In class, Miss Primrose, our form teacher, sits on her desk, nursing a huge mug of coffee.
Miss Primrose is usually lovely. She’s usually fluffy-kittens-in-a-basket lovely. She gives off a faint smell of clean things, and wears peachy-pink nail varnish.
‘Morning, class. Now, this week, we were going to study biodiversity, but d’you know, I think we’ll make a start on cultural diversity instead.’ There’s something about the way she says this that puts me on alert. A vacancy in her eye that reminds me of the way Mum’s behaving. Perhaps her eyes aren’t looking at us so much as over us.
Maria Snetter, the vicar’s daughter, sticks up her hand. ‘Does that mean studying the church, miss?’

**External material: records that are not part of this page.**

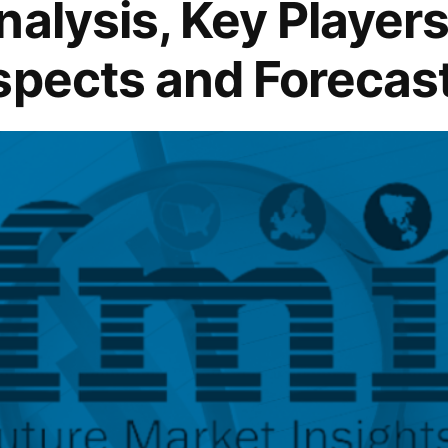
alysis, Key Players 
spects and Forecas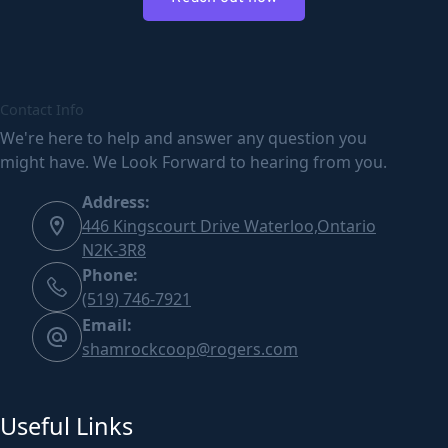
Contact Info
We're here to help and answer any question you
might have. We Look Forward to hearing from you.
Address:
446 Kingscourt Drive Waterloo,Ontario
N2K-3R8
Phone:
(519) 746-7921
Email:
shamrockcoop@rogers.com
Useful Links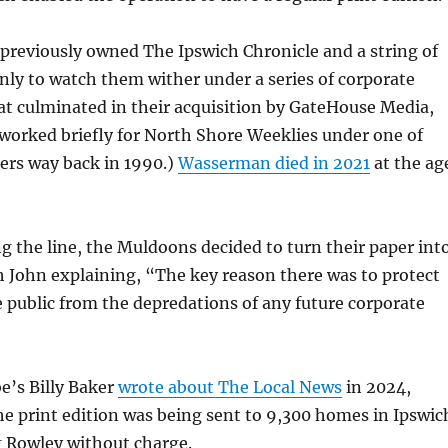
reviously owned The Ipswich Chronicle and a string of
nly to watch them wither under a series of corporate
t culminated in their acquisition by GateHouse Media,
worked briefly for North Shore Weeklies under one of
ers way back in 1990.)
Wasserman died in 2021
at the ag
 the line, the Muldoons decided to turn their paper int
h John explaining, “The key reason there was to protect
e public from the depredations of any future corporate
e’s Billy Baker
wrote about The Local News
in 2024,
he print edition was being sent to 9,300 homes in Ipswic
 Rowley without charge.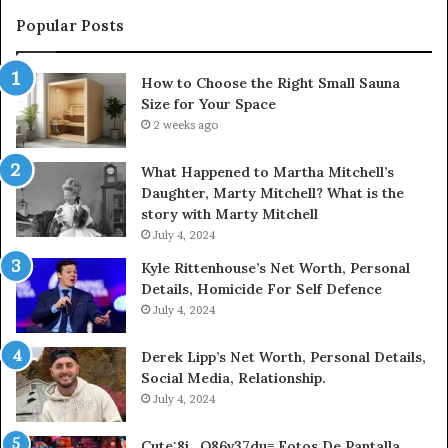
Popular Posts
How to Choose the Right Small Sauna
Size for Your Space
2 weeks ago
What Happened to Martha Mitchell’s
Daughter, Marty Mitchell? What is the
story with Marty Mitchell
July 4, 2024
Kyle Rittenhouse’s Net Worth, Personal
Details, Homicide For Self Defence
July 4, 2024
Derek Lipp’s Net Worth, Personal Details,
Social Media, Relationship.
July 4, 2024
Cute:8i_O86v37du= Fotos De Pantalla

‘Possibly,’ says Miss Primrose, drawing a long snake around the edge of the board. ‘But I was thinking of a culture much further away from home.’
‘India?’ asks Harish.
‘India?’ Miss Primrose stares dreamily out of the window. ‘It might be very interesting – but I’m feeling more South American.’ She wanders over to the window and picks up a feather from the making tray. ‘Yes, Mexico in particular.’
I hear a tiny high whine, and I realise that it’s Ursula’s camera. She must be filming from under her book.
Miss Primrose wanders back to the whiteboard and writes: ‘Tenochtitlan.’ She turns to face us. ‘The great city of the Aztec empire. Now, does anyone know anything about them?’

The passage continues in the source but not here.